What to work on:
From the entries below, tally how many lines contain "Sesongen" and report only that figure.

*** Opening of Exercise data ***

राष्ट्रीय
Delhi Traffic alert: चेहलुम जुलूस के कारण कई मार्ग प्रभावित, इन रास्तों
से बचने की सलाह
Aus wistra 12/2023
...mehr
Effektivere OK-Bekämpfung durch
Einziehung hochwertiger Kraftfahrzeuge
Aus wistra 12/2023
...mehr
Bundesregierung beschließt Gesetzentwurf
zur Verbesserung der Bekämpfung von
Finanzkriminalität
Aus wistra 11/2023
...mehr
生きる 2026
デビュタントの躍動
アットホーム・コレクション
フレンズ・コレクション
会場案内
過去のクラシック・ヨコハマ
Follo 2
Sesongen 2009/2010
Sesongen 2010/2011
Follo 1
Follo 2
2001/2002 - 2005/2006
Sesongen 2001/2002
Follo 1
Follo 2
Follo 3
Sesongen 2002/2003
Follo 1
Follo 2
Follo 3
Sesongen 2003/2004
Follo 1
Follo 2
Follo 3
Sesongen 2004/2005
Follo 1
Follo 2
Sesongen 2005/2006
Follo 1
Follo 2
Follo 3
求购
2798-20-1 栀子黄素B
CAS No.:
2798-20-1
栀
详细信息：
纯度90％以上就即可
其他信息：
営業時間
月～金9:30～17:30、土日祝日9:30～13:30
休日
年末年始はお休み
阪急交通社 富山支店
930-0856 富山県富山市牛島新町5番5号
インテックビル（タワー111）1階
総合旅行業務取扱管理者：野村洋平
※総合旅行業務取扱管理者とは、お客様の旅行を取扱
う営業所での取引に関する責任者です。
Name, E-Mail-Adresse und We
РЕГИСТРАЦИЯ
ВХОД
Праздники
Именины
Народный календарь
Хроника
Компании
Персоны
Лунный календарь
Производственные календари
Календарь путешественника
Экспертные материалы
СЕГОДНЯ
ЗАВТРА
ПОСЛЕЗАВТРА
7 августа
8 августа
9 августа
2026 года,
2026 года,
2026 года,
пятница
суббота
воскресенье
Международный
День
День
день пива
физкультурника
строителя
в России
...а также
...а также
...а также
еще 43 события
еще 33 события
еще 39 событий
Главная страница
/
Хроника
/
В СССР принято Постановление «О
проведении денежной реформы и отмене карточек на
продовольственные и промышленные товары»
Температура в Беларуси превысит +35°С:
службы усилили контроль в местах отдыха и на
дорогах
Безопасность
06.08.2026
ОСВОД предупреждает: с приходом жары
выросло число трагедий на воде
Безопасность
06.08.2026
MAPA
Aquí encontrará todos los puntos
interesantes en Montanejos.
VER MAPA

*** Close of Exercise data ***

Response to the task:
7